Stored data entries
*** Begin section ***

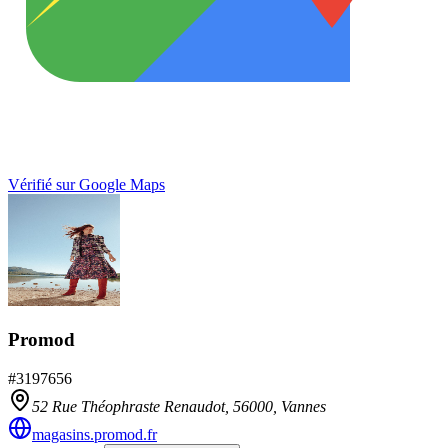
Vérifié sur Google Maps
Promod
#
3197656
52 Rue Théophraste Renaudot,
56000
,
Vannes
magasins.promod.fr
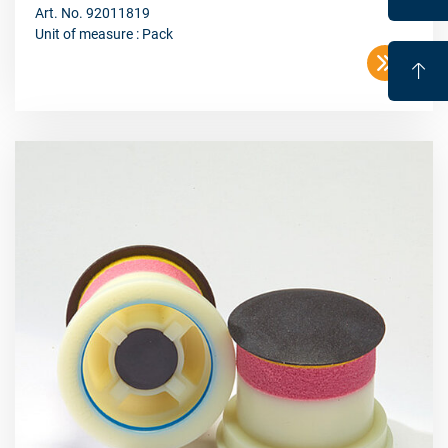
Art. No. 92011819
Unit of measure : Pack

*** End section ***
*** Begin section ***

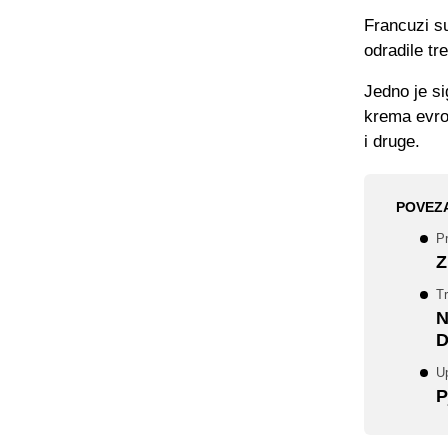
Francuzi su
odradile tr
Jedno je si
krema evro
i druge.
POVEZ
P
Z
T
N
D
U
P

*** End section ***

Among the records above, locate the line containing "magasins.promod.fr" and the line containing "Unit of measure : Pack", then transcribe exactly the lines starting at the first and ending at the second, with no pictures.

### OUTPUT FOR THIS EXERCISE
magasins.promod.fr
Art. No. 92011819
Unit of measure : Pack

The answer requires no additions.